Second, generalize common routines into a single module, providing a base framework for the respective operations. As an example, we centralized the basic input/output (IO) operations into an IO object, called Bio∷Root∷IO. Because all modules that need IO data access use operations from the IO module, these operations are implemented across the entire package in a consistent way. This design choice also provides a single location for applying improvements to the shared methods.
Third, use the Factory and Strategy patterns (Gamma et al. 1994) as much as possible. A Strategy pattern defines one or more operations that a particular implementation must support. For example, Bio∷SeqIO uses a Strategy pattern by specifying that Bio∷SeqIO modules must support the operation next_seq( ). Various parsers implement their own parsing algorithms, but each parser has a next_seq( ) method that provides consistency and eases usage. Example usage of the Bio∷SeqIO module can be seen in Figure 3.
Figure 3.
Retrieving a sequence from a remote database with Bio∷DB∷EMBL. This code retrieves an mRNA sequence in EMBL format from the EBI EMBL databank with the accession no. U14680 and writes the sequence out in GenBank format to the terminal. One could replace Bio∷DB∷EMBL with Bio∷DB∷GenBank and instead retrieve the sequence from NCBI just as easily, as the software can read and write both EMBL and GenBank formats and is able to connect to both services through the World Wide Web. The retrieved sequence can then be passed to Bio∷Graphics for graphical rendering, to the Bio∷SeqIO interface for writing to a file, or to the ODBA interfaces for storage in a relational database.
The Factory pattern is a design pattern used when a module must create an object but cannot know what specific subtype must be created. It can serve as an aggregator for a set of modules that implement the same Strategy. For example, the Bio∷SeqIO module acts as a Factory that produces specific sequence file parsers for different sequence formats. When the user asks Bio∷SeqIO to parse a particular sequence file, Bio∷SeqIO determines the correct parser to instantiate and invoke, thereby shielding application code from the technical details of the sequence file format and the Bio∷SeqIO object hierarchy. Application code can be written generally to handle sequence input without worrying about whether it is processing a sequence file in GenBank, EMBL, SwissProt, or BSML format, or whether the sequence data is local, or being retrieved dynamically from a remote database via the Internet.

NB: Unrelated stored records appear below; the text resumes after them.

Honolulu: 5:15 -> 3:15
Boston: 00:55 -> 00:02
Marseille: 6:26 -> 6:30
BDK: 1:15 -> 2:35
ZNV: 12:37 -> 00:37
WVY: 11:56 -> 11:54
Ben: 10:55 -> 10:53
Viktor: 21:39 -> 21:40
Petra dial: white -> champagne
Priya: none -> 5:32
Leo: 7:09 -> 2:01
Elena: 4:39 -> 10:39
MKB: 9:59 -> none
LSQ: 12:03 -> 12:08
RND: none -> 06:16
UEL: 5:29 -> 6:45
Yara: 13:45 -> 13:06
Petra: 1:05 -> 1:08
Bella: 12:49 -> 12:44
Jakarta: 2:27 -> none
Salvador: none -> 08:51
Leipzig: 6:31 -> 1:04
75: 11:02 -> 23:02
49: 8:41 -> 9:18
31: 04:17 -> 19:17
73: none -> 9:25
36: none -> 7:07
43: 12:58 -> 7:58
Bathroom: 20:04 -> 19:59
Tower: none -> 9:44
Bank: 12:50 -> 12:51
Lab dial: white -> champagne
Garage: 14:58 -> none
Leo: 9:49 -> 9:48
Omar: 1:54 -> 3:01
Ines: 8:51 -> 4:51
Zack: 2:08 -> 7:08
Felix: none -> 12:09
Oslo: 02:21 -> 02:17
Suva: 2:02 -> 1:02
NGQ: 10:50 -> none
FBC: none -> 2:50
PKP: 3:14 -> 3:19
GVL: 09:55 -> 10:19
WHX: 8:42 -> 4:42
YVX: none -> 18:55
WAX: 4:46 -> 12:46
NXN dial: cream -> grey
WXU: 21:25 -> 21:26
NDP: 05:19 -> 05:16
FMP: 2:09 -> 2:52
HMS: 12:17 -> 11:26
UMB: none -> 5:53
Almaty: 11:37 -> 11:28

Bioperl is written purely in Perl and requires at least version 5.005 of the Perl interpreter (the current stable version of Perl as of the time of writing is 5.8.0). The toolkit has been validated for cross-platform compatibility on most UNIX and UNIX-like operating systems. In addition, Bioperl has been tested and runs on Macintosh OS X and Microsoft Windows operating systems.
Because the Bioperl toolkit depends on the Perl interpreter, there are a number of rare cases in which its behavior is not consistent across different versions of Perl or between versions of Perl on certain operating systems. Descriptions of these version-specific problems and their solutions are available from the Bioperl Web site.
In addition to pure Perl solutions to bioinformatics problems, Bioperl can take advantage of external data analysis packages. Bioperl is capable of parsing the output from a variety of programs including BLAST [both NCBI and WUBLAST (Gish 2002) versions], HMMer (Eddy 2001), ClustalW (Thompson et al. 1994), T-Coffee (Notredame et al. 2000), Phylip (Felsenstein 1983), many EMBOSS (Rice et al. 2000) programs, Genscan (Burge and Karlin 1997), and 18 others. In addition, it can launch remote analyses using the EMBOSS suite, NCBI BLAST, and the multiple sequence alignment programs ClustalW and T-Coffee. In some cases, when an external package is not available, Bioperl will fall back to using a slower method, either by emulating the package in pure Perl or by invoking a network-based analysis service such as the NCBI BLAST analysis queue. Additional work is in progress to incorporate into the project access to remote analysis services at the European Bioinformatics Institute (EBI) (Novella: http://industry.ebi.ac.uk/novella) and Pasteur Institute (Pise: http://bioweb.pasteur.fr).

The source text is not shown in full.